Work order
Search the data below for "sinh"; list each line that holds it.

Source material

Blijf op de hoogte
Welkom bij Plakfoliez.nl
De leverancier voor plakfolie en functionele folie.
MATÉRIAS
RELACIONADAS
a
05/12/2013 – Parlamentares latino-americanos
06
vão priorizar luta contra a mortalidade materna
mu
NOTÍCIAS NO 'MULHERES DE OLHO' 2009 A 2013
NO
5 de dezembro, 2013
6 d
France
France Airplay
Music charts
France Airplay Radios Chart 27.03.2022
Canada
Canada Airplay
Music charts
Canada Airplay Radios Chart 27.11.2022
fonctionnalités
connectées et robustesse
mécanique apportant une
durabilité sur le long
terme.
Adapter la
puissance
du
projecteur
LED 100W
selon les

--

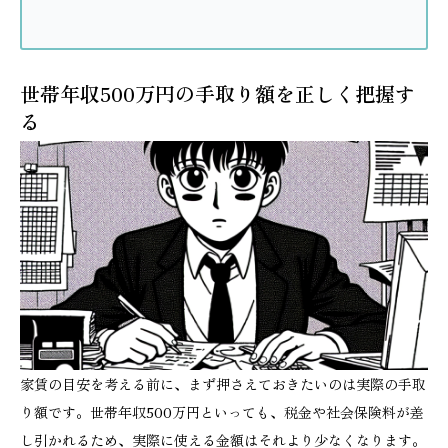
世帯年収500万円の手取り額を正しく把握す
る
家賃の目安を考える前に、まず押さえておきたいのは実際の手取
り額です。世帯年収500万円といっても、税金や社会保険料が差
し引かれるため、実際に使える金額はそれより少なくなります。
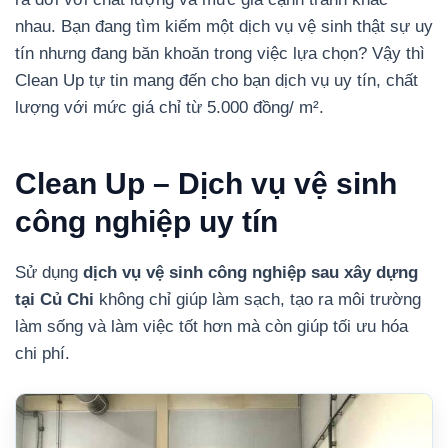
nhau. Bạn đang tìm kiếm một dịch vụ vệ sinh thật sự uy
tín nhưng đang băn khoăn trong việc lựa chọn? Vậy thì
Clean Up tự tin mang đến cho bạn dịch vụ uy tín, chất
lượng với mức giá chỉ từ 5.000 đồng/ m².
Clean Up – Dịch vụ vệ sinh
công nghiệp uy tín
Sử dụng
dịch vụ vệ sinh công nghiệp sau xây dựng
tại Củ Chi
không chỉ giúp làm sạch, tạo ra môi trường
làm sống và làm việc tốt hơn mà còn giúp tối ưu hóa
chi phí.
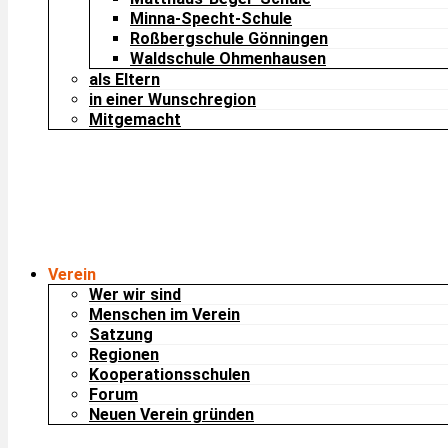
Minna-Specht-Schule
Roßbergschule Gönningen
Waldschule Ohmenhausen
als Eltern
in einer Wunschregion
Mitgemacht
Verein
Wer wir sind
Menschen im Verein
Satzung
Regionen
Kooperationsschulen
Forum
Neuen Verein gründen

--

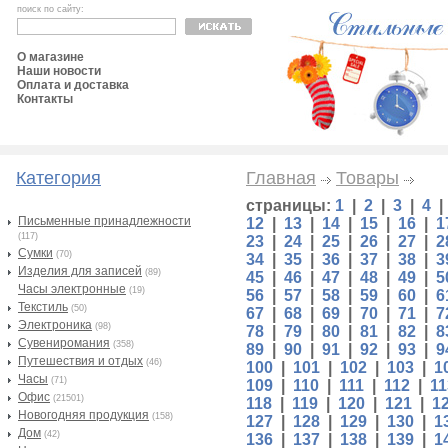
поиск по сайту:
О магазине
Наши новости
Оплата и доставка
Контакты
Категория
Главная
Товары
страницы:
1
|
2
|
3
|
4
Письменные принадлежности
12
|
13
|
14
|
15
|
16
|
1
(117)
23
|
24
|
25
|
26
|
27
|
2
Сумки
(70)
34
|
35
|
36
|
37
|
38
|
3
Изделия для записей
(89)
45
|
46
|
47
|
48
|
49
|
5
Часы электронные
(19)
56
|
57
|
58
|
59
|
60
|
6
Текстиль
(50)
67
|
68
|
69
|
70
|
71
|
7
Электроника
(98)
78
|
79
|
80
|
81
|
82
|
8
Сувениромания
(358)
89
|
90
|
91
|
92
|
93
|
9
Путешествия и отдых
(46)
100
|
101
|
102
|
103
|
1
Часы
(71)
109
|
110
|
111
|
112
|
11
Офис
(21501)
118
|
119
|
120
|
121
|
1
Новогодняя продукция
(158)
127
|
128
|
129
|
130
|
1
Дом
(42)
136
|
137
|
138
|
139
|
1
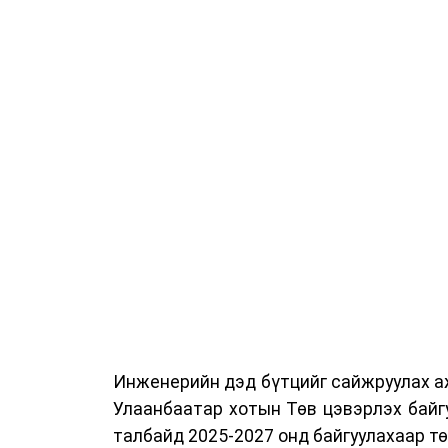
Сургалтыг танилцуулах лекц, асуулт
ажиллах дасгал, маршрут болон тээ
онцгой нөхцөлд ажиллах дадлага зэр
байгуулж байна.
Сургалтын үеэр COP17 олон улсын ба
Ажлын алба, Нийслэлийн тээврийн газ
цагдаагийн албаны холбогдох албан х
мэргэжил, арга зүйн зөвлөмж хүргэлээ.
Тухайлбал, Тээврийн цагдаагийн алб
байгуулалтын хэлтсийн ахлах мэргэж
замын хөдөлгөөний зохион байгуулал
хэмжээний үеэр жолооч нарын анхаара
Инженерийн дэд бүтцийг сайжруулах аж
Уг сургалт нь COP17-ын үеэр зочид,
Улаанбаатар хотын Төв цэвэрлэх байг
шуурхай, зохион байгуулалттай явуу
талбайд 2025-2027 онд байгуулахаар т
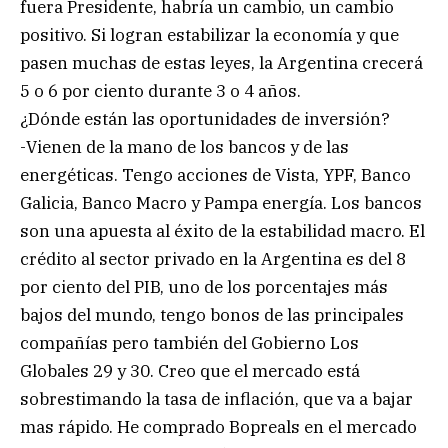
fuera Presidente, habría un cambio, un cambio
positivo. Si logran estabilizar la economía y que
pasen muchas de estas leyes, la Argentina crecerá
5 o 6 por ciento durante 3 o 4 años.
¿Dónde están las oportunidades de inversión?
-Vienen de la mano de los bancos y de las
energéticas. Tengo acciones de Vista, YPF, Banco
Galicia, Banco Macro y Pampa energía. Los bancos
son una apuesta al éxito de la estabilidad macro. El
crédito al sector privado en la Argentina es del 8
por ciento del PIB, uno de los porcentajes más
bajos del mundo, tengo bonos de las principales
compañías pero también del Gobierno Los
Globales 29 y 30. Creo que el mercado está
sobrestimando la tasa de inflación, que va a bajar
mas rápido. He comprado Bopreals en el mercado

Your solution
nhau. Bạn đang tìm kiếm một dịch vụ vệ sinh thật sự uy
Clean Up – Dịch vụ vệ sinh
dịch vụ vệ sinh công nghiệp sau xây dựng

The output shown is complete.